How Kevin Knox can impress Leon Rose and remain part of Knicks future

Scott Thompson

While the NBA is looking to finish its 2019-20 season somehow, the Knicks and new team president Leon Rose are already looking toward the NBA Draft and evaluating their current roster. And among that evaluation should be what to do with 2018 first-rounder Kevin Knox.

Knox had a slow start coming out of Kentucky in his rookie season, but many believed he'd make a jump forward in year two. But when that didn't happen after posting 6.4 points per game over 65 games, the question became whether or not the Knicks should pull the plug on Knox. 

So, with that over Knox' head, SNY's Ian Begley believes this is a make-or-break year for the 6-foot-7 forward if he wants to stay in New York. 


"Sometimes in the NBA, the front office that drafts you is fully invested in you," Begley said. "They're really unwilling to move on from you, but a new front office often times doesn't take the same attitude with the draft picks of a previous regime. They're more willing to move on from those players if they don't see them as the right fit for their program.

"That's one reason why I think this 2020-21 campaign, whenever it starts, is a big one for Knox."

As Begley points out, Knox' fourth-year option must be decided on early next season, so his evaluation will be a priority for Rose. What will he see on tape? 

"I think the Knicks liked some of the things they saw from Knox defensively last season," Begley explained. "I think they saw him start to do the little things on defense more consistently, play with more effort. But obviously the offense wasn't there consistently."

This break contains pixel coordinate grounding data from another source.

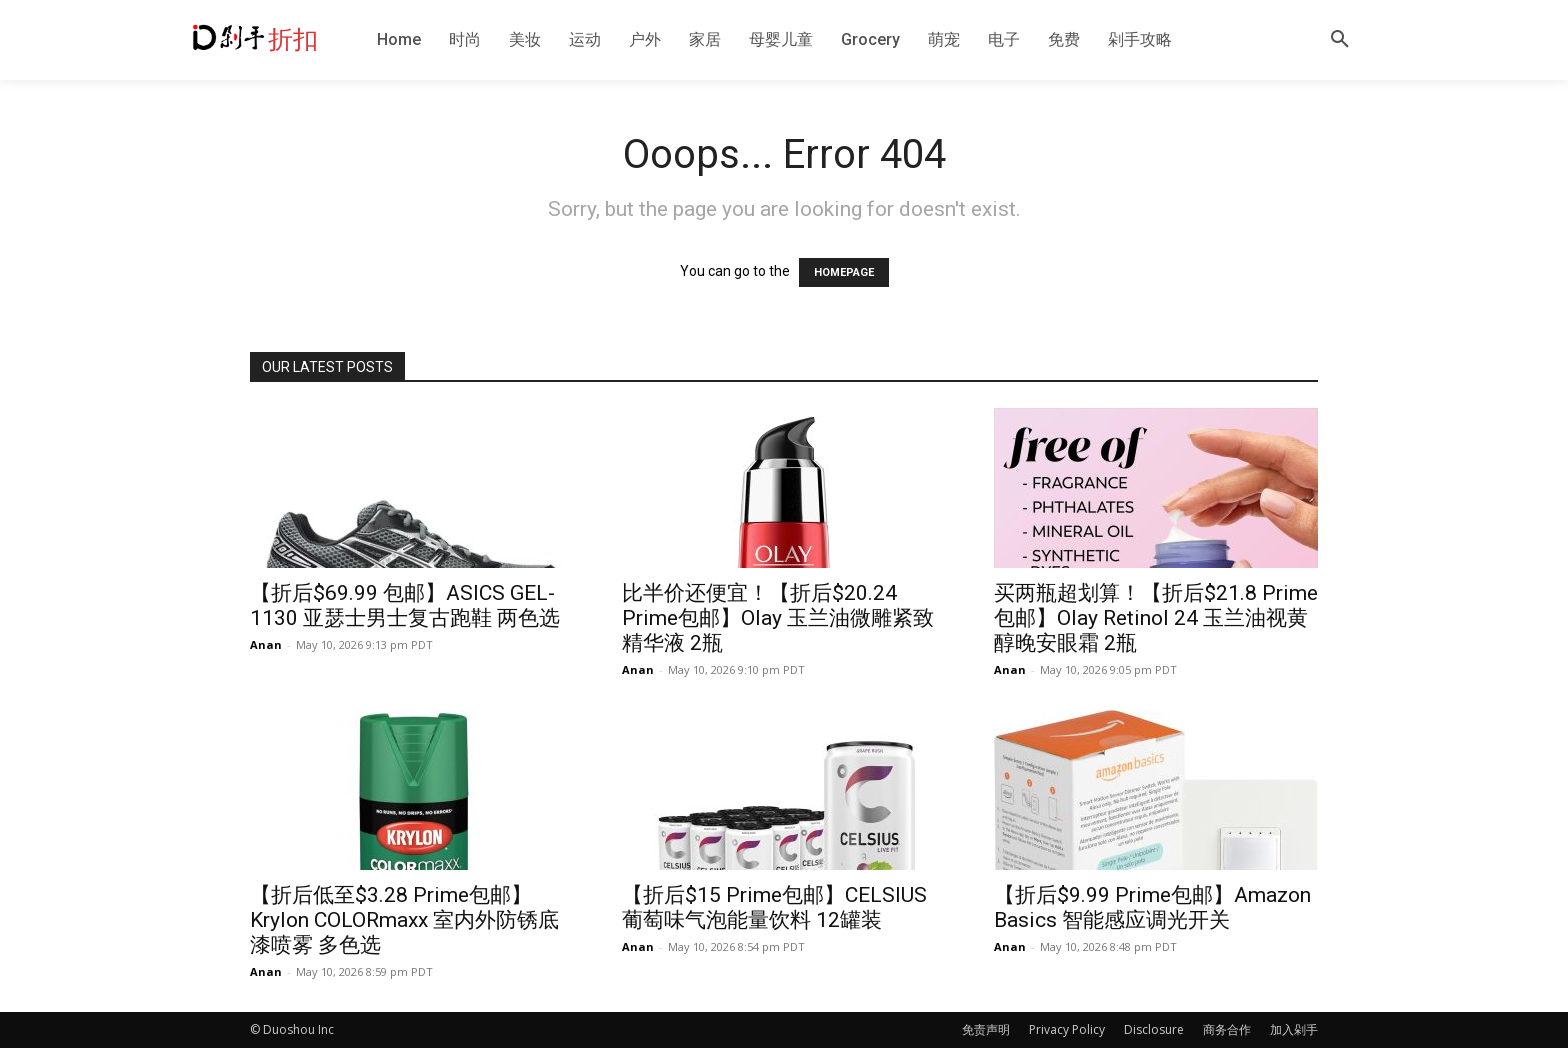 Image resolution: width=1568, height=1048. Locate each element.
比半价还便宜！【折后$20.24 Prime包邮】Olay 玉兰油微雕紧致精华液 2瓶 (778, 618)
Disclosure (1154, 1029)
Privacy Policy (1067, 1029)
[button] (1340, 40)
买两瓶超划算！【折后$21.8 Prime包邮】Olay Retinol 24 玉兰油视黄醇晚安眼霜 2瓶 (1156, 618)
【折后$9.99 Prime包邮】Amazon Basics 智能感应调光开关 (1152, 907)
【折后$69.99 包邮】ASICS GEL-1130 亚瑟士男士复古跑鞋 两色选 (405, 605)
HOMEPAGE (844, 272)
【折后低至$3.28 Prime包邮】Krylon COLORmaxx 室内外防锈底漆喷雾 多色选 (404, 920)
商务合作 (1227, 1029)
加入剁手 (1294, 1029)
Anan (266, 644)
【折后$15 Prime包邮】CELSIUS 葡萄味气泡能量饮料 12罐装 (774, 907)
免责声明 (986, 1029) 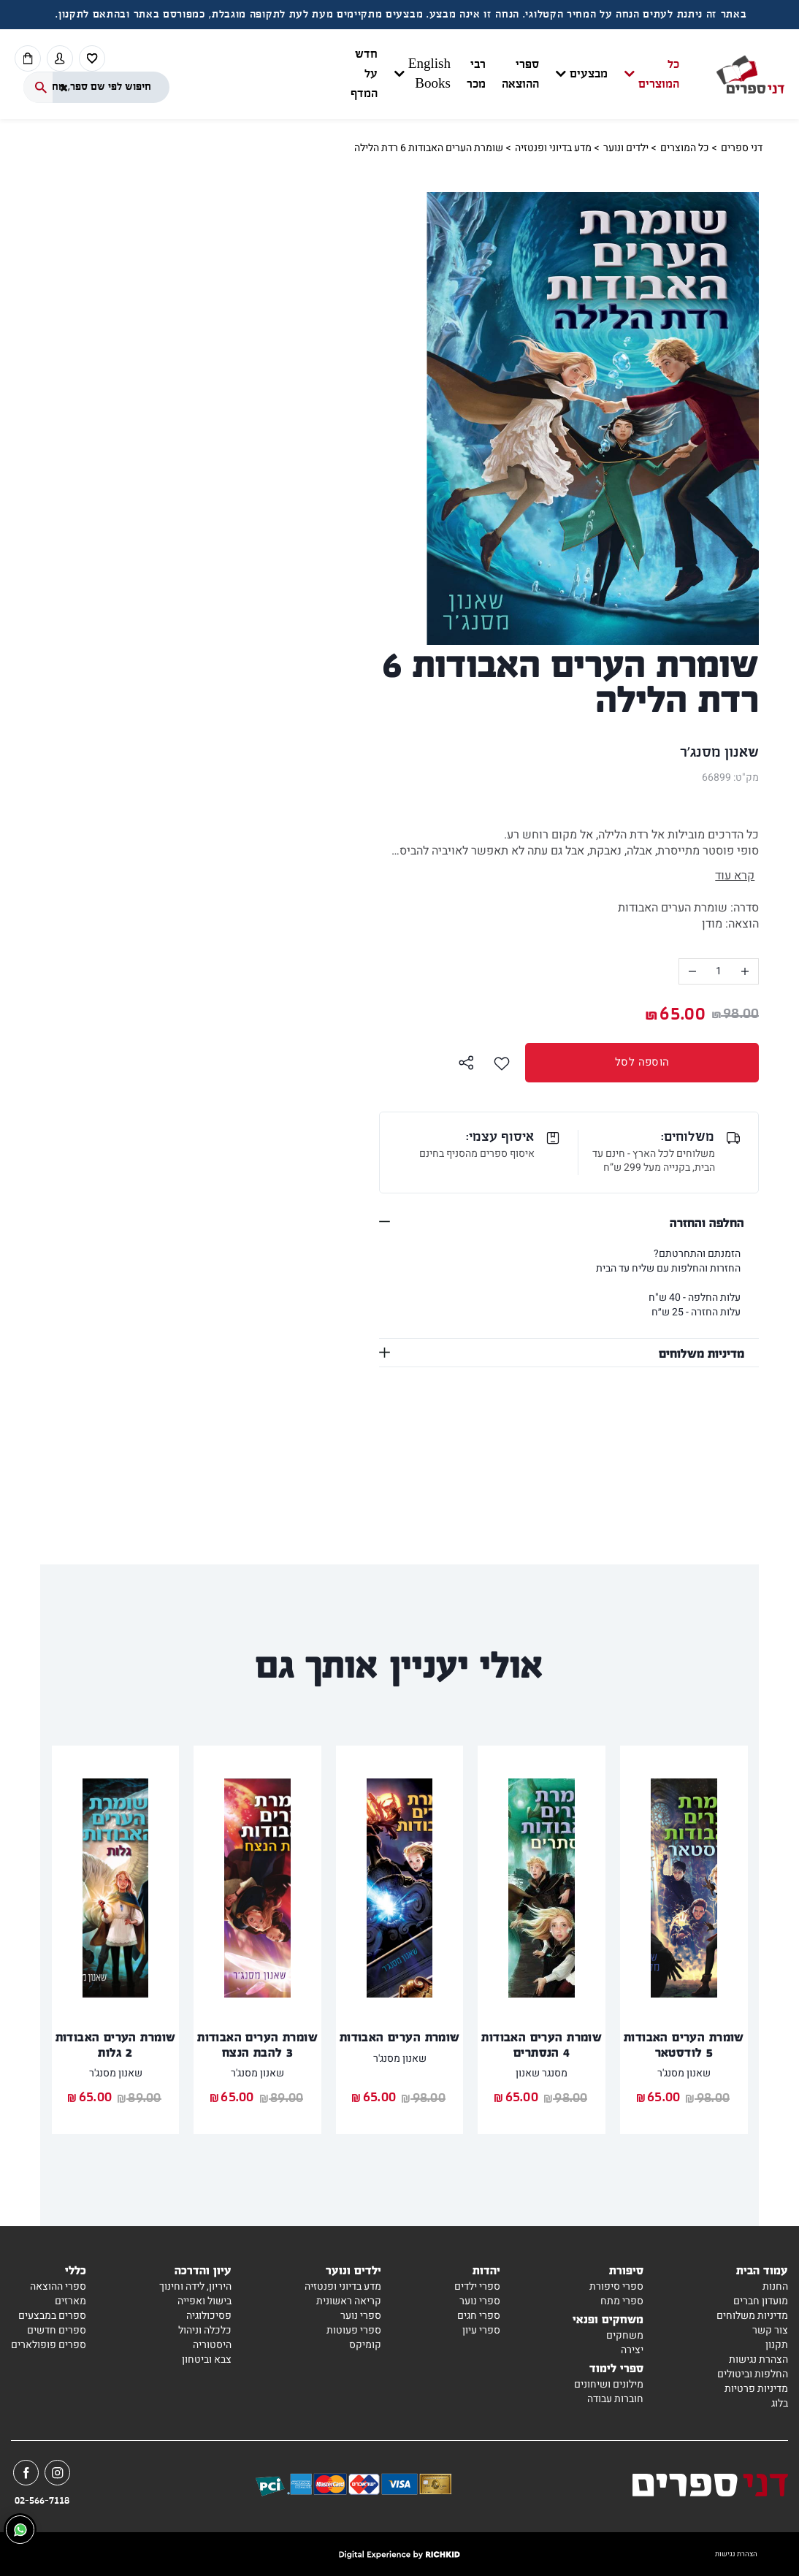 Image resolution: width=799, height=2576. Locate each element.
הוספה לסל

Knox was drafted ninth overall by the Knicks in 2018 because of his solid play both shooting and getting to the rim. However, that jumper that looked so fluid with the Wildcats hasn't been as consistent. 

Knox is shooting just 36.7 percent so far with a 33.7 percentage from beyond the arc. Those numbers definitely need to change if New York is to continue investing time in developing him. 

If he can prove that to be the case next season, Knox will likely save his role on this Knicks roster. But if he doesn't do that, Rose, who didn't draft him, shouldn't have a problem moving on and finding someone else to take his role. 

"As long as he starts to show more consistency on offense, starts to knock down that perimeter shot with more consistency, and continues to improve on defense, there's going to be no reason for the Knicks to start to think about pulling the plug on Knox in New York. If he doesn't show that consistency and progression, I wonder if they'll start to think differently."